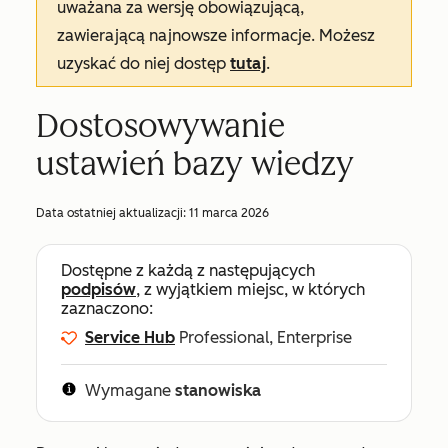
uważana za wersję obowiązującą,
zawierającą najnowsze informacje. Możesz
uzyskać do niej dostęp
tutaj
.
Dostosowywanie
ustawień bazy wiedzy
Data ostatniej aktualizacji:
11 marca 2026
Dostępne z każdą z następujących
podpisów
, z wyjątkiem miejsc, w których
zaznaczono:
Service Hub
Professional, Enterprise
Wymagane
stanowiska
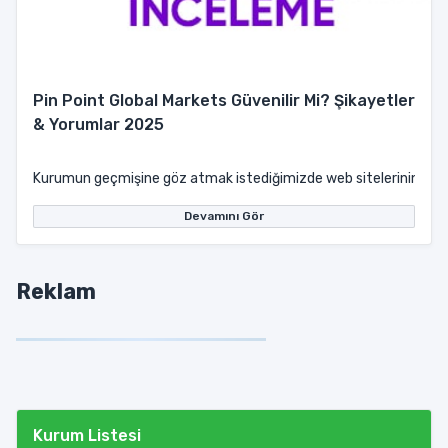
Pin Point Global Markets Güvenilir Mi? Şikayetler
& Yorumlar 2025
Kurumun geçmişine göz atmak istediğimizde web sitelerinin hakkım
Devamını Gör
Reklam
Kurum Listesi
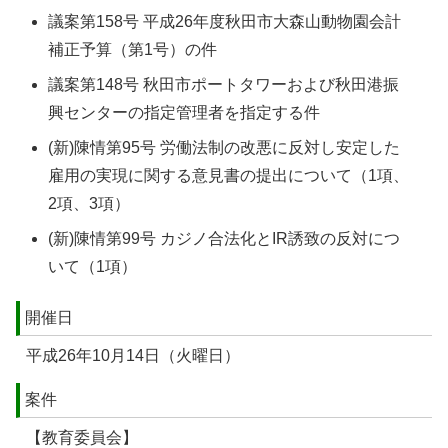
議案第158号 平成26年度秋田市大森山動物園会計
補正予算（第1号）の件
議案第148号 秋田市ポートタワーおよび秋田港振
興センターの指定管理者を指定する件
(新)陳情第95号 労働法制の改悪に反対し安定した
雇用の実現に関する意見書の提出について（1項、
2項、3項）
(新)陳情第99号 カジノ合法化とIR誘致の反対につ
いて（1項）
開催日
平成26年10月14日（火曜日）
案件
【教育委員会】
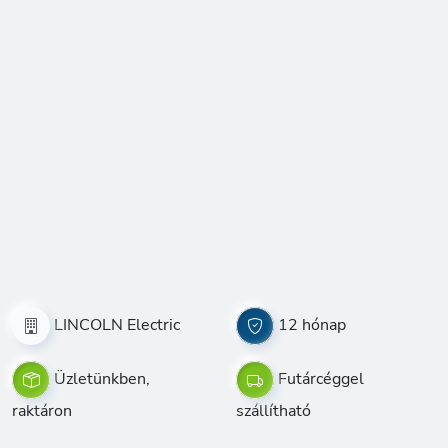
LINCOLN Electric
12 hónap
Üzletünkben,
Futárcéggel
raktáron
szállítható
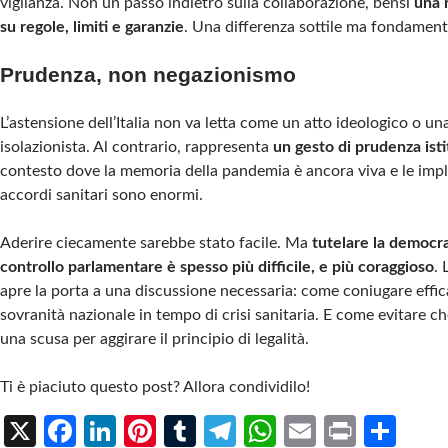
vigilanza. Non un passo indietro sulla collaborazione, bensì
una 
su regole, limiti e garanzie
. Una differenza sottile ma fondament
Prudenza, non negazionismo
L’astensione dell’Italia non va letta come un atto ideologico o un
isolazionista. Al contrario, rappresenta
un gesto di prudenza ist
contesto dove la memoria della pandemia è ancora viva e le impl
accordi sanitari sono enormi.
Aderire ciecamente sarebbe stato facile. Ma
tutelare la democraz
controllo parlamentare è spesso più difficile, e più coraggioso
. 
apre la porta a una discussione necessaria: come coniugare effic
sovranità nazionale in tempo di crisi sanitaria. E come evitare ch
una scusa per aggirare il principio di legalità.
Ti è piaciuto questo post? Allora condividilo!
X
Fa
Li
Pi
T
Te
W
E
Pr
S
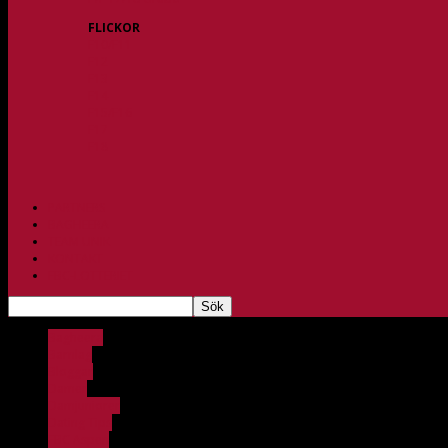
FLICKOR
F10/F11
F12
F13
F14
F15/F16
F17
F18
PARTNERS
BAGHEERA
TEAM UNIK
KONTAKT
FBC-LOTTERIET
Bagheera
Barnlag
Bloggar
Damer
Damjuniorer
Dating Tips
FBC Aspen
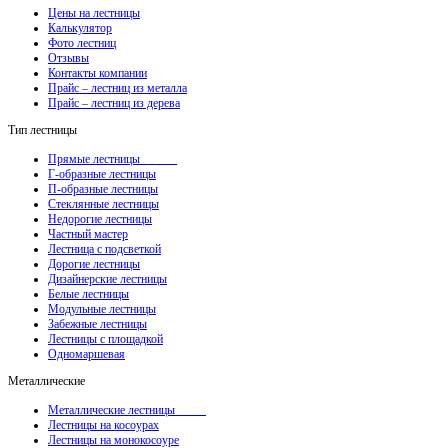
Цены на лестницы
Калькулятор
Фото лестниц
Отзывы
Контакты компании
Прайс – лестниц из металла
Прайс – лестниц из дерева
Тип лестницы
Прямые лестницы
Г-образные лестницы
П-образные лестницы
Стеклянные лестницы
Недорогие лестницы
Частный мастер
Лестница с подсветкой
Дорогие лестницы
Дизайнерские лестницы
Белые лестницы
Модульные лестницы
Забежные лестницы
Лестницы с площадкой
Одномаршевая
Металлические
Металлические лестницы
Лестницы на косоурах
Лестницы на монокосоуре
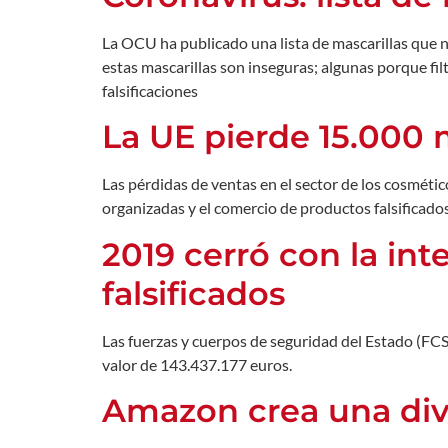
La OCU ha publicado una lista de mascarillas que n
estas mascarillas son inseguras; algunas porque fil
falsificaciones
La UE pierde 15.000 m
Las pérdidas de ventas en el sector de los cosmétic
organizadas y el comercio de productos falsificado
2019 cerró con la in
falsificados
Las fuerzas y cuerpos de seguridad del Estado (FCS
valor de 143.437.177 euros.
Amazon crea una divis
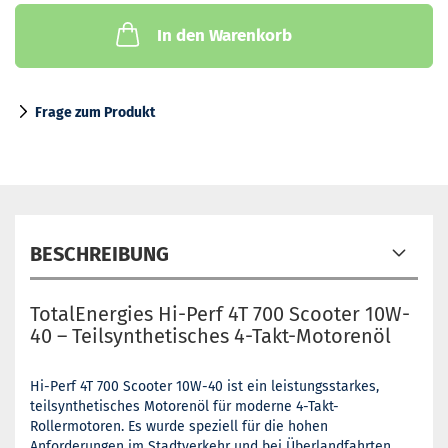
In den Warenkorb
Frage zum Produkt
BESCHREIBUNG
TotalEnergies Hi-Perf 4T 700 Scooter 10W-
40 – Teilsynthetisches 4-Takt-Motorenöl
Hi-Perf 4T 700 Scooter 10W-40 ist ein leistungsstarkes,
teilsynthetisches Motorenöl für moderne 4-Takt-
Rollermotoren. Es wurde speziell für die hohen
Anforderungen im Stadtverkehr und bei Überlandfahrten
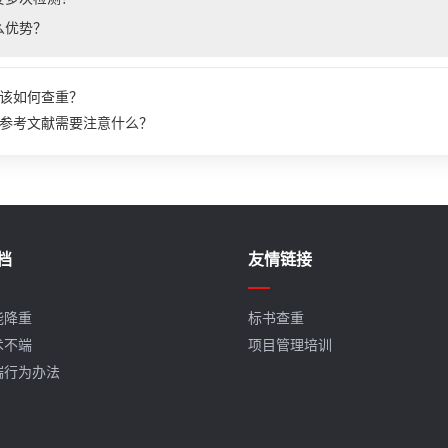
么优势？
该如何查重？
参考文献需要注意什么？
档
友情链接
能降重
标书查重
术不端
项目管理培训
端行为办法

################

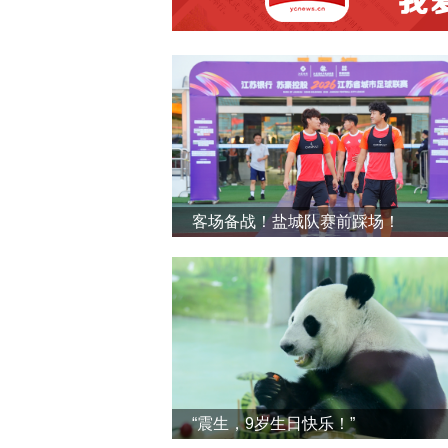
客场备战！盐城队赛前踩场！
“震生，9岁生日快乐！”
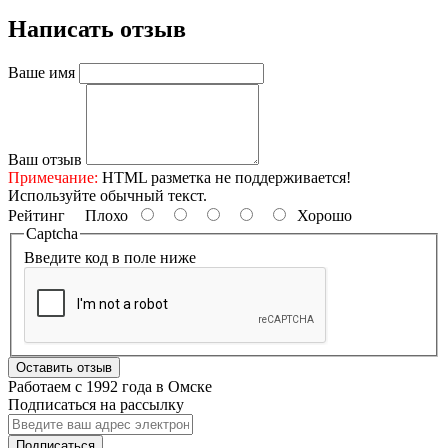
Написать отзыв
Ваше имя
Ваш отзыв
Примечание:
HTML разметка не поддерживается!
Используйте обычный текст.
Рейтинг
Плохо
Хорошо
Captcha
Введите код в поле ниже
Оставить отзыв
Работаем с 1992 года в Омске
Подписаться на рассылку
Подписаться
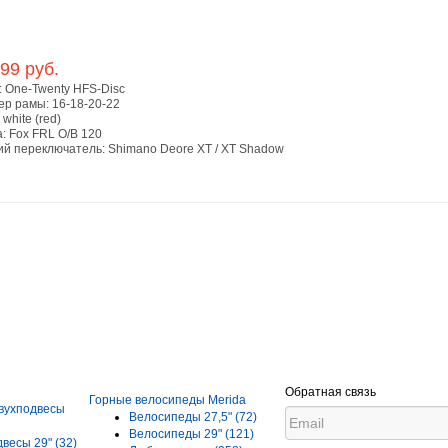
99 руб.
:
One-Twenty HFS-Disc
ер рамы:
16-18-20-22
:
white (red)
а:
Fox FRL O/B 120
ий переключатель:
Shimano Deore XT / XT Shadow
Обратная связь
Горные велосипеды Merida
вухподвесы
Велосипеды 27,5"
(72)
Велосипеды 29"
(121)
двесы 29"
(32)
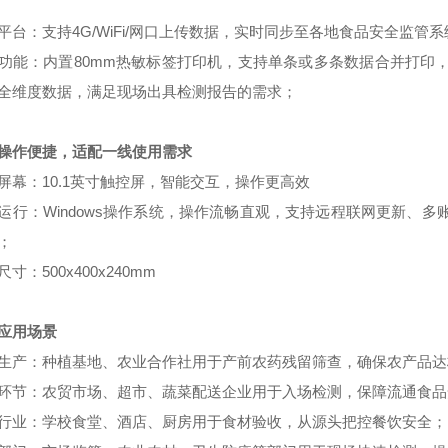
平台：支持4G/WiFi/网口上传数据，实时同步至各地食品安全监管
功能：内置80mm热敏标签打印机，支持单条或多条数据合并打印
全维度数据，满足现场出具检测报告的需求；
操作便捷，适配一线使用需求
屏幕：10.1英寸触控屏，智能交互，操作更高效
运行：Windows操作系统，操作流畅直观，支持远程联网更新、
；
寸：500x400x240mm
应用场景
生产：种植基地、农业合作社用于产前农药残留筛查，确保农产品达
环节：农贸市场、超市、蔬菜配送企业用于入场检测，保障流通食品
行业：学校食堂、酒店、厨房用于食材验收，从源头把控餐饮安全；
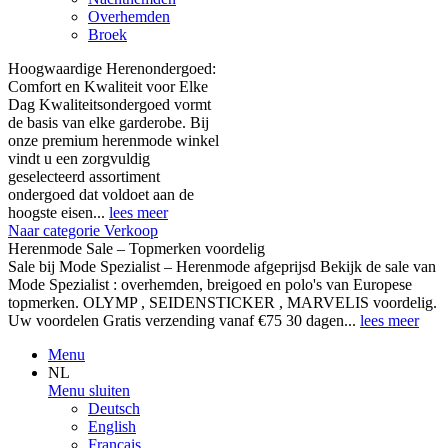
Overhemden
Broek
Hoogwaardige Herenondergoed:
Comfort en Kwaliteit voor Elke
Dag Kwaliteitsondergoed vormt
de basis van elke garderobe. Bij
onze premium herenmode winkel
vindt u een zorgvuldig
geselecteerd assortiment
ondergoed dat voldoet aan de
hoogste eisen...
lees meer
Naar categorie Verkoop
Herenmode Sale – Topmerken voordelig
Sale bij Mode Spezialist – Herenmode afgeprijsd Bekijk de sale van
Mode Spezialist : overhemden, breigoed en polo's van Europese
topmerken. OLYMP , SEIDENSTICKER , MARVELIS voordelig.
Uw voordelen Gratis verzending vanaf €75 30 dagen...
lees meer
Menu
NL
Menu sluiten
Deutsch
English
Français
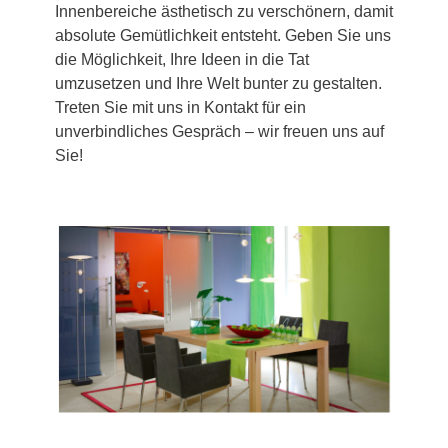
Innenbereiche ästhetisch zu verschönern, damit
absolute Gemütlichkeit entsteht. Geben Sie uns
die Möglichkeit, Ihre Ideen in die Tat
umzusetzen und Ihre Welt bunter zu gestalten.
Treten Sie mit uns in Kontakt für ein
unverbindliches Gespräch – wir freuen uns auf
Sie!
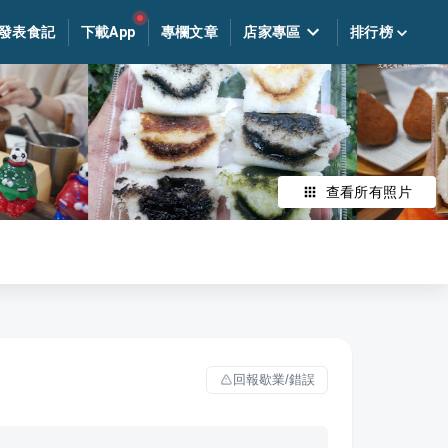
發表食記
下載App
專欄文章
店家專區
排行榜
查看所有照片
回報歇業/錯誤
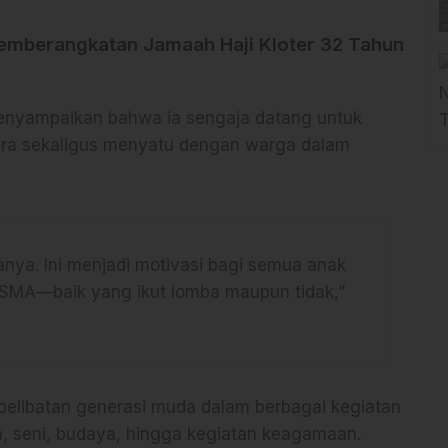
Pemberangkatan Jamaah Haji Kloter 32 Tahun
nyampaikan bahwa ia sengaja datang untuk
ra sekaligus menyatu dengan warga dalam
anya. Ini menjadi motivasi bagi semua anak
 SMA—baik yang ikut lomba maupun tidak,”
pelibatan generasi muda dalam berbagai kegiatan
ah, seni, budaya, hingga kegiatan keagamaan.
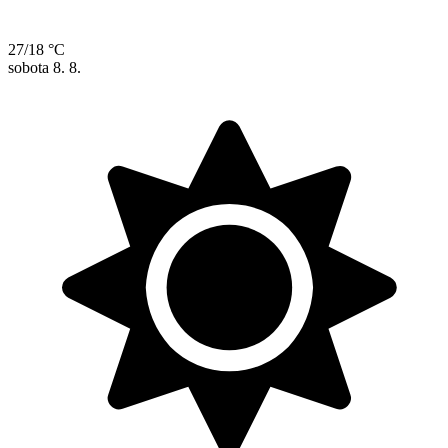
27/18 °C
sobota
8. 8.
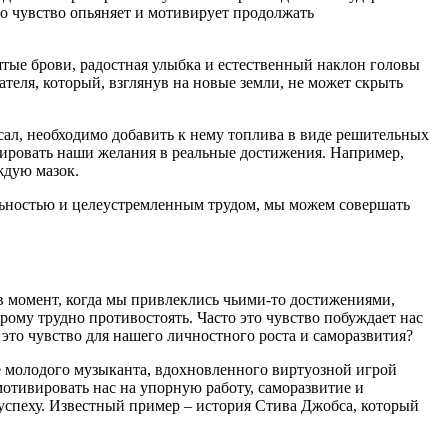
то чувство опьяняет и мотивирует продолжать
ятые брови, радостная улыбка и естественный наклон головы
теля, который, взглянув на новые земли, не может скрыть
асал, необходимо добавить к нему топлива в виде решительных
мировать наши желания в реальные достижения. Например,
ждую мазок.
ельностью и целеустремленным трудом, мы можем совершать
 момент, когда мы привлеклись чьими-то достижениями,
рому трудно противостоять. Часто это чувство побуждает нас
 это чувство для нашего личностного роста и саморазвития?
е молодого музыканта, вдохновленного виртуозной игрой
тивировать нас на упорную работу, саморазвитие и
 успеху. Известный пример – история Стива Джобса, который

################

● **Exercise requirements**
Print an exact copy of the lines above, from the one containing "平台：支持4G/WiFi/网口上传数据，实时同步至各地食品安全监管" through the one containing "geselecteerd assortiment", and leave out the pictures.

● **Solution**
平台：支持4G/WiFi/网口上传数据，实时同步至各地食品安全监管
功能：内置80mm热敏标签打印机，支持单条或多条数据合并打印
全维度数据，满足现场出具检测报告的需求；
操作便捷，适配一线使用需求
屏幕：10.1英寸触控屏，智能交互，操作更高效
运行：Windows操作系统，操作流畅直观，支持远程联网更新、
；
寸：500x400x240mm
应用场景
生产：种植基地、农业合作社用于产前农药残留筛查，确保农产品达
环节：农贸市场、超市、蔬菜配送企业用于入场检测，保障流通食品
行业：学校食堂、酒店、厨房用于食材验收，从源头把控餐饮安全；
Overhemden
Broek
Hoogwaardige Herenondergoed:
Comfort en Kwaliteit voor Elke
Dag Kwaliteitsondergoed vormt
de basis van elke garderobe. Bij
onze premium herenmode winkel
vindt u een zorgvuldig
geselecteerd assortiment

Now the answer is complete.